**WORK ORDER**
Whenever a line in the entries below contains "呼叫总时长", copy that line.
Segment Start: DATA FOR ANALYSIS
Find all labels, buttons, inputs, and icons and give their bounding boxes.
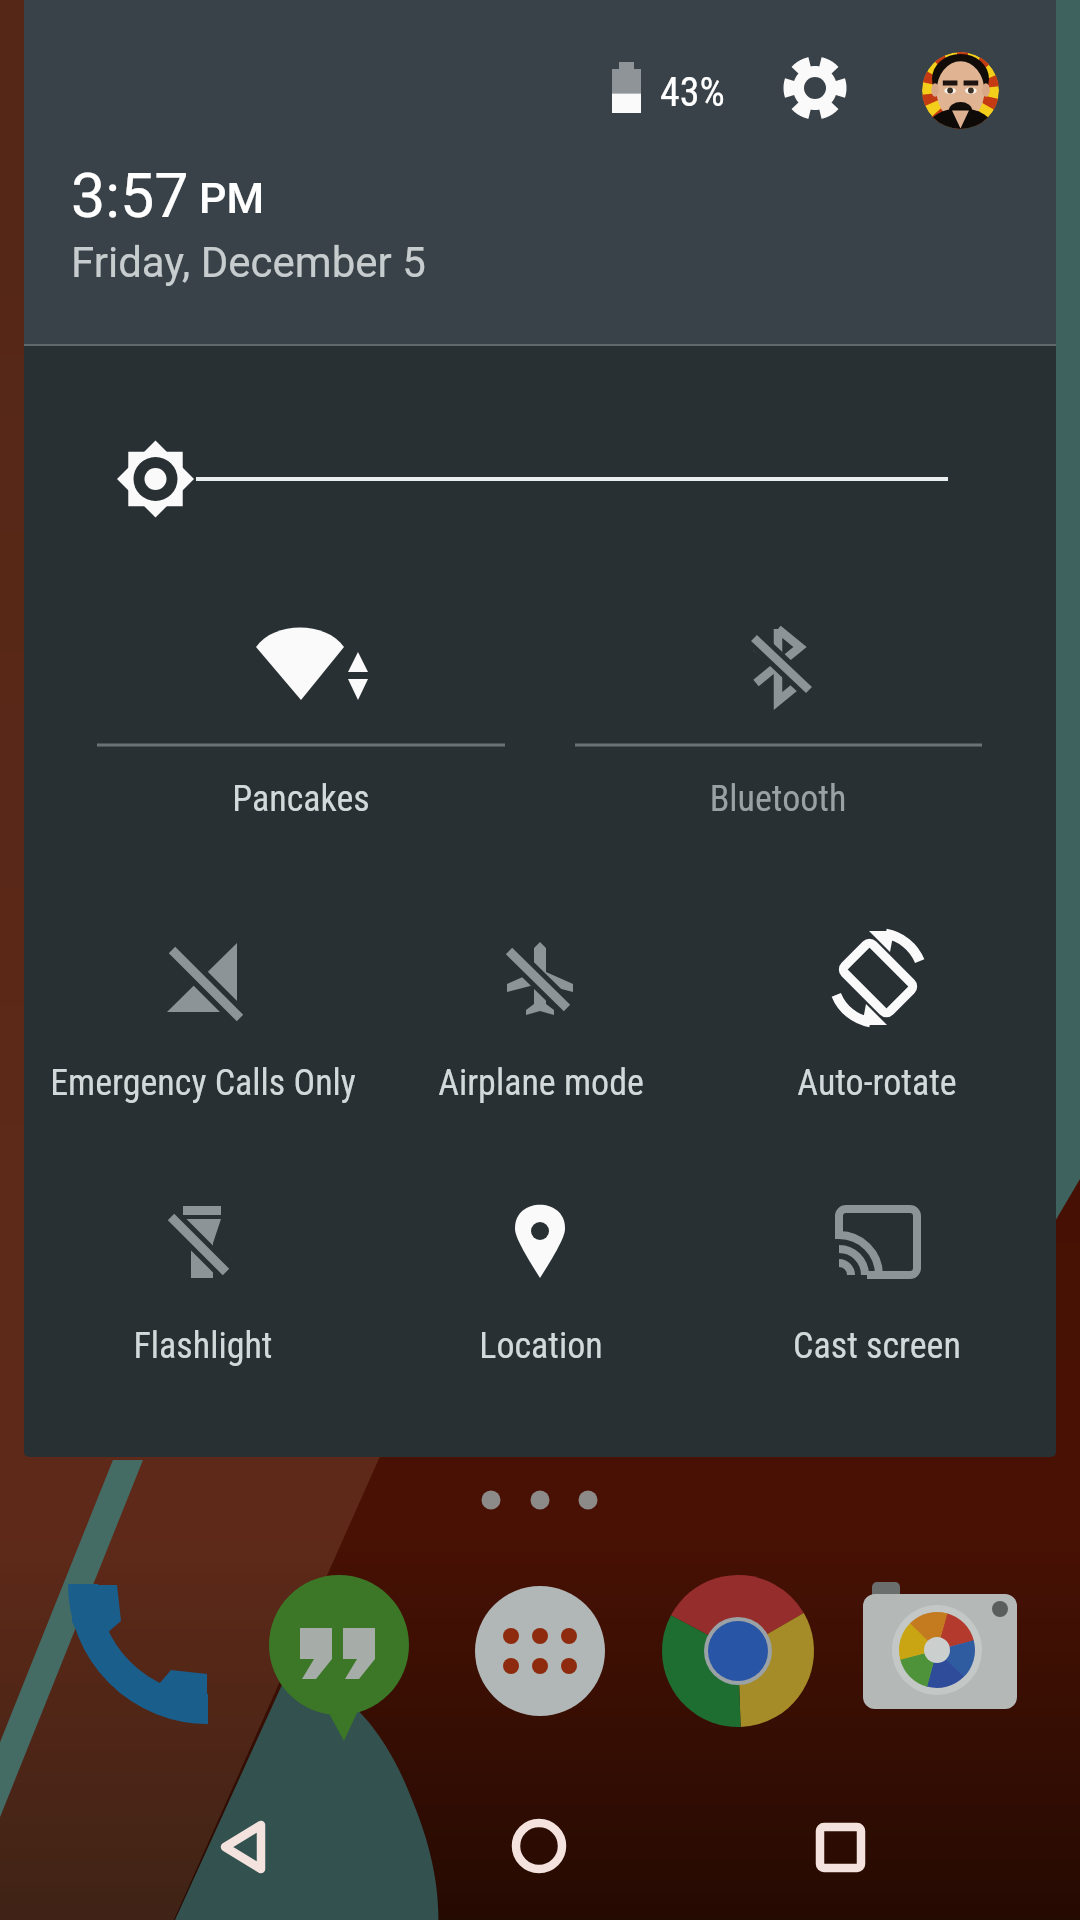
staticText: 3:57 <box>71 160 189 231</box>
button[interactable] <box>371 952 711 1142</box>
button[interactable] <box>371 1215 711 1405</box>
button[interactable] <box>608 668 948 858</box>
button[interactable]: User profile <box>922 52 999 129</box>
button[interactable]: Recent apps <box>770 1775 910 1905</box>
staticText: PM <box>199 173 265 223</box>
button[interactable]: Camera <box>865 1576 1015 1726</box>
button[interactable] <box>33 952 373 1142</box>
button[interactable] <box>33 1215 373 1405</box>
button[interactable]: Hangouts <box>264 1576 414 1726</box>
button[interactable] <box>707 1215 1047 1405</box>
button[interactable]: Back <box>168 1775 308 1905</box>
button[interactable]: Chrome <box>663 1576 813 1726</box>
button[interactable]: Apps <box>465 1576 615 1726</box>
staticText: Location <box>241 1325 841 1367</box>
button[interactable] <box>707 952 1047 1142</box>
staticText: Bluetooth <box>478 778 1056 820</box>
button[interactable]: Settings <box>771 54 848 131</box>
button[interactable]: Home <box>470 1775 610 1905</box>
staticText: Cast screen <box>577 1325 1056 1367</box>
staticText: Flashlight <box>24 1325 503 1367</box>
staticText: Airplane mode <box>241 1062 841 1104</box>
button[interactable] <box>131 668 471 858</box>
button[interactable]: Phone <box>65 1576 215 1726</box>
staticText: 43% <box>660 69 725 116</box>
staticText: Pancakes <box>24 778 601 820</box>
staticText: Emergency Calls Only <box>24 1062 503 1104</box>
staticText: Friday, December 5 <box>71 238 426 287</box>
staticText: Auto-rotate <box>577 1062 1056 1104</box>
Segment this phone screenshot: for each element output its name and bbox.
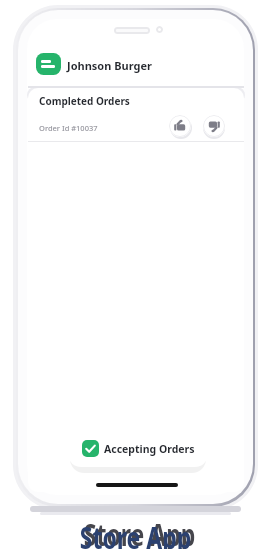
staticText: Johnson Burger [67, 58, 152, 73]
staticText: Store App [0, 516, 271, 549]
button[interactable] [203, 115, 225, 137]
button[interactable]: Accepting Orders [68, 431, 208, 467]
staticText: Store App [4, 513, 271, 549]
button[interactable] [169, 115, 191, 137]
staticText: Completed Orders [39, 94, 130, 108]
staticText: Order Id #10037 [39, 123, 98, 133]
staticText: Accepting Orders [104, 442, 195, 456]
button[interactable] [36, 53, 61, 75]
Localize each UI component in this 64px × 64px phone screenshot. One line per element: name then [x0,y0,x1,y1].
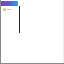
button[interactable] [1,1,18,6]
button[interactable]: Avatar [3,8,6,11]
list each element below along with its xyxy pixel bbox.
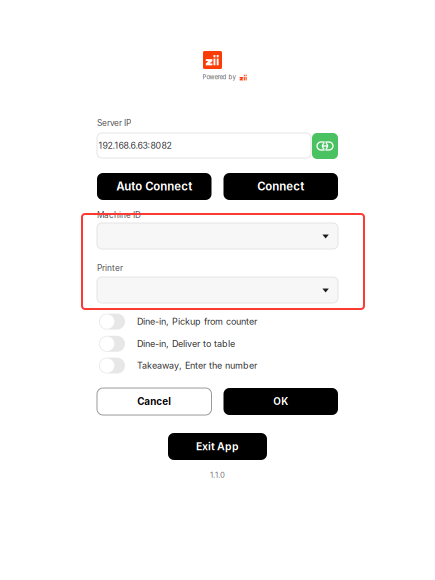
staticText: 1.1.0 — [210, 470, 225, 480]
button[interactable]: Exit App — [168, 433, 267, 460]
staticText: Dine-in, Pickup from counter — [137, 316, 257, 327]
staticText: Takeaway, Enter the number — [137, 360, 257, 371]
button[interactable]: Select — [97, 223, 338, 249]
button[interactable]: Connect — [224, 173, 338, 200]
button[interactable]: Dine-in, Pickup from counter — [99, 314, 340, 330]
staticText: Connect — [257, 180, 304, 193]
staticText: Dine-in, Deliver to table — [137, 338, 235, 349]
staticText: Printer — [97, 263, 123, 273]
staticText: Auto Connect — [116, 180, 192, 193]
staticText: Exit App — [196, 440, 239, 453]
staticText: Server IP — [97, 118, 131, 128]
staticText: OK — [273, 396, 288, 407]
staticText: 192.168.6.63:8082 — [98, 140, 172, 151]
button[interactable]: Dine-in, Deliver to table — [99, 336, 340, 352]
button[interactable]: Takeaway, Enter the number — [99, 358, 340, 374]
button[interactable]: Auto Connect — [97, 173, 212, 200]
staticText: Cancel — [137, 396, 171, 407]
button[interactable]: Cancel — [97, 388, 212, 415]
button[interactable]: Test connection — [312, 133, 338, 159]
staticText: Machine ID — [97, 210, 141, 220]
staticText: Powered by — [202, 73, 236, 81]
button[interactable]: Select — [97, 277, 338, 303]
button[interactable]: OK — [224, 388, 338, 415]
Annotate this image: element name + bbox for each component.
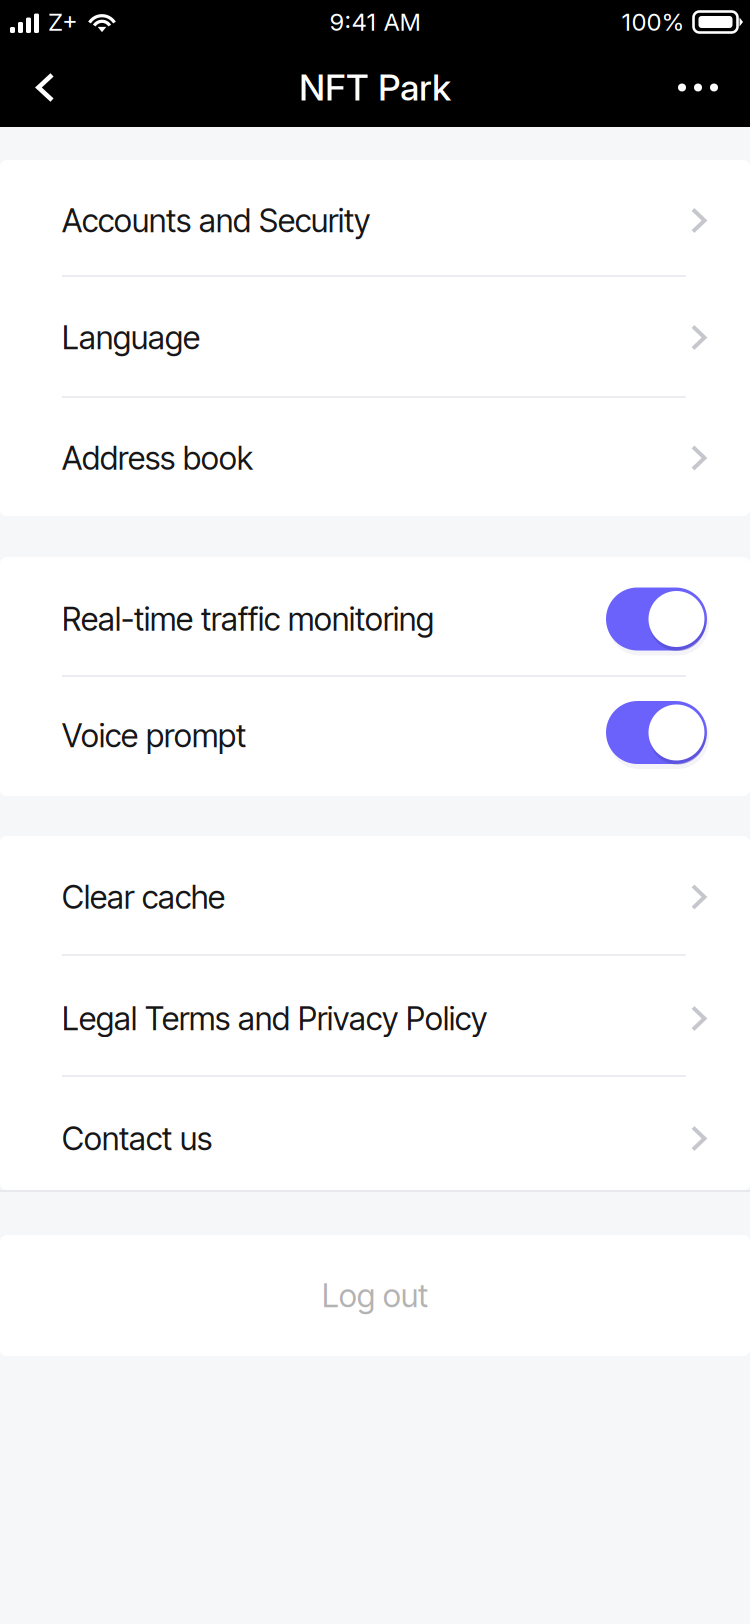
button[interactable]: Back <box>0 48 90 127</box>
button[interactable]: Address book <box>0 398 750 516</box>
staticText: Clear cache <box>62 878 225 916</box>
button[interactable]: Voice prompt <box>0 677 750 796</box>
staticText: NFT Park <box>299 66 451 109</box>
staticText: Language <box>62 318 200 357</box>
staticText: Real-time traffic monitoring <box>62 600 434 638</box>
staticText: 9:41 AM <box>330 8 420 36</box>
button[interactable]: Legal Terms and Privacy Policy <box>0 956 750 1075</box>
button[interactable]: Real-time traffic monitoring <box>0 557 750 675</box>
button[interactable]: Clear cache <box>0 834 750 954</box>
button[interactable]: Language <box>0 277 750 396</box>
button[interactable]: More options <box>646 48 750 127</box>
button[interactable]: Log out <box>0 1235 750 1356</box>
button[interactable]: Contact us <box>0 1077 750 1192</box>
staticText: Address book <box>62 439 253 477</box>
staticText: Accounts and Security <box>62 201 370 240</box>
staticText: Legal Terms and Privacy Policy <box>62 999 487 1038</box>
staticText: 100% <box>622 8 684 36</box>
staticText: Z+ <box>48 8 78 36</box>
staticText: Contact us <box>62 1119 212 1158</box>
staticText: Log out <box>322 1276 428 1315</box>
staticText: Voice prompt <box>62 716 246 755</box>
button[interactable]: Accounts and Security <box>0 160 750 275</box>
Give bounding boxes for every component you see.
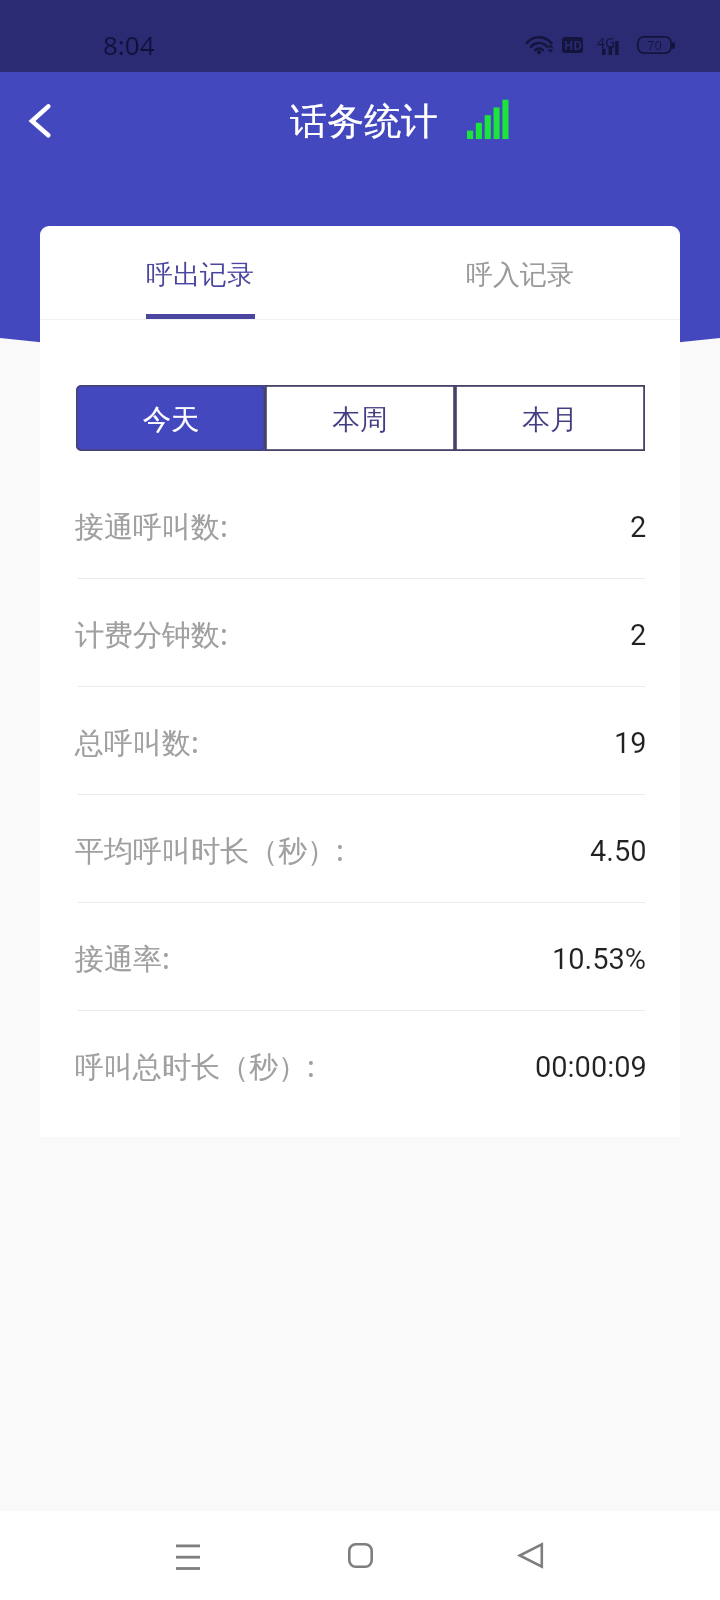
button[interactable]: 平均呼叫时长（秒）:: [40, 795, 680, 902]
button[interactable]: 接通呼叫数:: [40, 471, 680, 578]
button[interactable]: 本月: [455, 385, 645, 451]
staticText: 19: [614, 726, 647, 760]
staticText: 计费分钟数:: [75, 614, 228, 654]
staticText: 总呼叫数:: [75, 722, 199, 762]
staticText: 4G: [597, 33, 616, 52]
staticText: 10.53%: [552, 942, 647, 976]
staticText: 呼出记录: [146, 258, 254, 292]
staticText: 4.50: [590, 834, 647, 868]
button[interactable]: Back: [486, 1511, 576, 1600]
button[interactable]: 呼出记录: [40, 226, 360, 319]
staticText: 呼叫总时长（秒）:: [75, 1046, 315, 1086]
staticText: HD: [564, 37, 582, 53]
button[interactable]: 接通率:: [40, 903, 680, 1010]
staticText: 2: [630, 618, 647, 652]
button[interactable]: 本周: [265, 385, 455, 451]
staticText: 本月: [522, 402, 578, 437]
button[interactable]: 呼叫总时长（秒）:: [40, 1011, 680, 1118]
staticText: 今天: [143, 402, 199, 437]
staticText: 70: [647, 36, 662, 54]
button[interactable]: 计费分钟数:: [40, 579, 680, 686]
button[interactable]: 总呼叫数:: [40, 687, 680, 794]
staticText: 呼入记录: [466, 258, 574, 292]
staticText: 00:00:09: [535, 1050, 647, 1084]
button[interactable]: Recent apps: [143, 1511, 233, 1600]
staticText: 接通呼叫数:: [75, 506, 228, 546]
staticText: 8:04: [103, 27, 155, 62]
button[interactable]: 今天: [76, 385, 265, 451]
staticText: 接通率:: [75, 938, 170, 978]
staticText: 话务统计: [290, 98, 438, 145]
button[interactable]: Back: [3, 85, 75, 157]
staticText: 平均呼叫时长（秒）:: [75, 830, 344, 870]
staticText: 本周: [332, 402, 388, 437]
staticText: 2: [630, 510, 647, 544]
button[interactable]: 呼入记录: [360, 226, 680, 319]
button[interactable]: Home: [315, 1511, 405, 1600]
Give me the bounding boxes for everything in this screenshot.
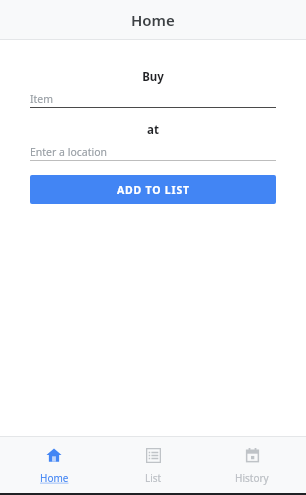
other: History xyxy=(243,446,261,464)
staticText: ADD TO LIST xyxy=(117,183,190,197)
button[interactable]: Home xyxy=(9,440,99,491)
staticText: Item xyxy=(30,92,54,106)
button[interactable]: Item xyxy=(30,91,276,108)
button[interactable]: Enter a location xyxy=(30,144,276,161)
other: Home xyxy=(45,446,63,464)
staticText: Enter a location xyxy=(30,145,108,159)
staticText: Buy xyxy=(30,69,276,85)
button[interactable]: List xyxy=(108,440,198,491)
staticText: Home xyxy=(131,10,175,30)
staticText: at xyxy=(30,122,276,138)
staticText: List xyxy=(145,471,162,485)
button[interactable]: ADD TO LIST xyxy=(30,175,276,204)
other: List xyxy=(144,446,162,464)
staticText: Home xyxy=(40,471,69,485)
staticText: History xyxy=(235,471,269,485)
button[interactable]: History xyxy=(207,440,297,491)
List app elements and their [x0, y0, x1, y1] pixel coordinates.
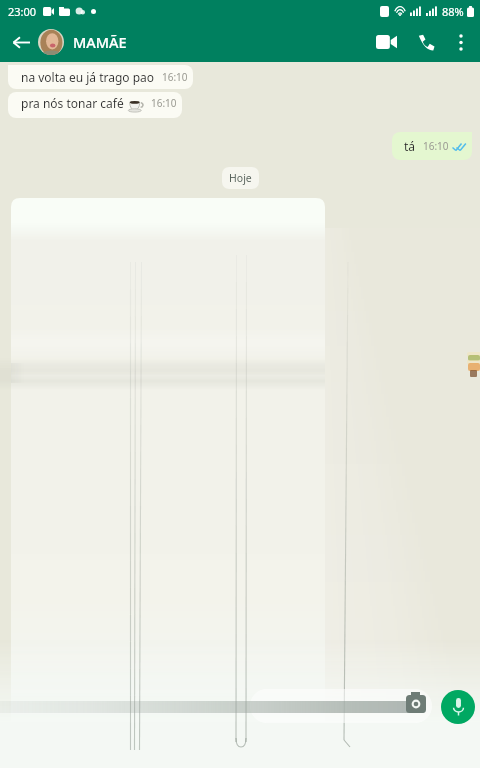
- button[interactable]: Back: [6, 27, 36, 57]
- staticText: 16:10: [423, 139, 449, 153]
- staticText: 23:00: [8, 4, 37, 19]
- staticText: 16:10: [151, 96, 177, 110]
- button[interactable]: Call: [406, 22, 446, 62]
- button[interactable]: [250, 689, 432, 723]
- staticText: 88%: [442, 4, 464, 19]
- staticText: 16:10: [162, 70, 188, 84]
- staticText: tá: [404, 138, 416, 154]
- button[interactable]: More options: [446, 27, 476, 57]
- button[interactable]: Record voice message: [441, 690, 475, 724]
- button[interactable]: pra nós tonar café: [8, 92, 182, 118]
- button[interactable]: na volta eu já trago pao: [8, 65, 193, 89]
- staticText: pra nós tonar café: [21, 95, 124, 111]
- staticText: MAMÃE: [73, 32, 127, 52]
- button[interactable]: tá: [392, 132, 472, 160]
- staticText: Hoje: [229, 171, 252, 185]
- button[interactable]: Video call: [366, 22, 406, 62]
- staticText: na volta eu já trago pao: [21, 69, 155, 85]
Segment End: DATA FOR ANALYSIS
**WRITTEN ANSWER**
staticText: 呼叫总时长（秒）:: [75, 1046, 315, 1086]
button[interactable]: 呼叫总时长（秒）:: [40, 1011, 680, 1118]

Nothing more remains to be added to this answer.